Editor’s Introduction

by Julián Serna1

Figure 1. Alfredo Greñas. Un penitente (1892). El Barbero n° 5 (April 24, 1892): 1. Biblioteca Nacional de Colombia. Photo by the author, 2021.

In 1892, the Colombian political cartoonist Alfredo Greñas (1852–1949) published the back of an engraving plate as a sign of protest for the government censorship of his work (fig. 1).2 Un penitente (A penitent), a monochrome print with Catholic undertones in its title, is a testimony of how images not only represent the external world but function as active agents that allow us to understand our experience of reality. The image marks the immediate aftershock of a traumatic experience by representing a distressing act of censorship that vividly describes daily life in Colombia under the conservative dictatorship of the last decade of the nineteenth century. In this case, the author explains in the image caption that the print he prepared for the fifth issue of his newspaper, El Barbero, could not be published as the editorial board was forced to directly impose the government’s prohibition on the distribution of satirical images.3 Even though at that moment no laws were censoring the free press, the police directly threatened Greñas with severe penalties.

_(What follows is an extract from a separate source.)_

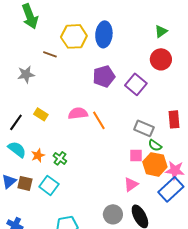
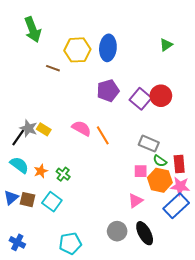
red circle: (161, 59) -> (161, 96), moved
gray star: (26, 74) -> (29, 128), moved, turned 30
pink semicircle: (78, 113) -> (81, 128), turned 36
red rectangle: (174, 119) -> (179, 164), moved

In response to this illegal official repression, the cartoonist denounced this silencing by depicting an eloquent image of the censoring act.4

Greñas’s absent image of a penitent comes to mind when thinking about trauma and the role of art in actively constructing an aftershock of this censoring event. Only through representations of traumatic experiences can memories of such occurrences be articulated in the present. By visualizing the official suppression via a public image, Greñas made the space to have a critical distance from the violent act through its narration.5 Only through this suggestive depiction of the official silencing do we know about this event today, as we are able to imagine the violence of the Latin-American strongmen governing the different countries of the hemisphere in the second half of the nineteenth century. My republishing of Greñas’s eloquent silence is a small homage to the harsh experiences we have collectively felt since the start of the COVID-19 pandemic: an ongoing series of events that seems so overwhelming that it eludes any satisfactory form of representation. Consequently, as we seek to engage with the convoluted and complex events of our recent past, looking back at earlier examples from different parts of the world can be a way for us to learn to confront the remains of a complicated and painful experience.

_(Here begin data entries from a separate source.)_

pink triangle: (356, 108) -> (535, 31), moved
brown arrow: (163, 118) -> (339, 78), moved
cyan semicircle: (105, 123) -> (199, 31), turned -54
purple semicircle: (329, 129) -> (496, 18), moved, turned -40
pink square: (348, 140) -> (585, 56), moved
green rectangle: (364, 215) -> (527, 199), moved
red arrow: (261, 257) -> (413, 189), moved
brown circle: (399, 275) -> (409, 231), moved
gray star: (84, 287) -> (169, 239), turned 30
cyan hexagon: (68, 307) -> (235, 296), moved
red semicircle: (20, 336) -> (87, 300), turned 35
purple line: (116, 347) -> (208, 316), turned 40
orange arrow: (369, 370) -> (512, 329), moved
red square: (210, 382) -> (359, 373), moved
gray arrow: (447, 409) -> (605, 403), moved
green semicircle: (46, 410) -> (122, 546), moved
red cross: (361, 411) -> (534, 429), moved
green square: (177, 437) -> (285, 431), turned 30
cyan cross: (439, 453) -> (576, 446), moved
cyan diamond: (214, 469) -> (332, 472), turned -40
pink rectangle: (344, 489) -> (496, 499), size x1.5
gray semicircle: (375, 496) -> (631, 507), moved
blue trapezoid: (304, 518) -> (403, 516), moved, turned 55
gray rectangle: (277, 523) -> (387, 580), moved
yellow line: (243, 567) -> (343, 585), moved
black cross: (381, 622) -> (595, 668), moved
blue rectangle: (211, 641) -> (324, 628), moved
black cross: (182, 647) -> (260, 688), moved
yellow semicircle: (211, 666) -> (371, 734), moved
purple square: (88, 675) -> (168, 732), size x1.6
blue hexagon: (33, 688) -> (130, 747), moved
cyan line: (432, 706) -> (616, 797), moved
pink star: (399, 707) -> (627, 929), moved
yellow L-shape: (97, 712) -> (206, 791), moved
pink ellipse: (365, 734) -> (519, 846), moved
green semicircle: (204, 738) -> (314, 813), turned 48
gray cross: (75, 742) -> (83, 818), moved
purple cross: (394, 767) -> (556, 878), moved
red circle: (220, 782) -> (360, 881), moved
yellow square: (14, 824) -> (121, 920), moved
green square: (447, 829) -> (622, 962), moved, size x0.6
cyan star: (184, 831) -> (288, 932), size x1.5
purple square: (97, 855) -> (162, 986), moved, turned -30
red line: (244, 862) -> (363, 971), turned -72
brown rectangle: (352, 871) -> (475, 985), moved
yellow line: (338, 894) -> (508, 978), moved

The past two years have been difficult not only because of an ongoing pandemic but because we have been dealing with several other unfolding calamities, including climate change; the consequences of the withdrawal of the twenty-year military occupation of Afghanistan; the United States Capitol takeover during the transition of presidential power; and worldwide social and political unrest that locally has taken the form of the Black Lives Matter movement and other social justice movements. For many, these events have been painful experiences, while for others they may have fostered reevaluations of the importance of the social bonds that compose one’s life. What is clear is that together we have experienced history in the making. Surely, it is not an understatement that the events related to a worldwide health crisis have affected us on a personal and a collective level. Consequently, many of us are asking: how will the experience of the past two years be remembered?

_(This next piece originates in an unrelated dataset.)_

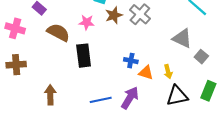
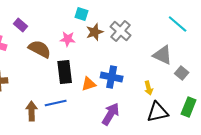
blue cross: (131, 61) -> (112, 77), size x1.5
orange triangle: (146, 73) -> (89, 84), moved, turned -35
blue line: (101, 100) -> (56, 103), moved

As art historians, we need to think about the importance of images in these scenarios as the visual arts have a privileged position in the discussion of memory. Memory is not considered as providing authentic and verifiable access to the lived experience of the event, but it is a narration made in the present to engage with what previously happened. To form a memory is to build a representation of the event: a window that separates the lived experience from the present.6 Art as a form of representation has the potential to engage with trauma; it provides a means of reinvesting in new beginnings.7

For this issue of SEQUITUR, we invited perspectives on an urgent issue: the aftershock. As we try to process the experiences of the past two years, the question now centers around the impact of these events. How can we know when the COVID-19 pandemic will be a thing of the past? How can we re-engage with daily life as new variants of the virus continue to emerge? And, how do we learn to live with its effects? What have we absorbed from the social movements that surfaced in response to political unrest? How are we and generations to come going to remember the lessons learned and the lives lost? What teachings from the past can we look back on to confront the remains of a painful experience? And from the perspective of our journal: what knowledge can we find in the discipline of art history to think through these questions?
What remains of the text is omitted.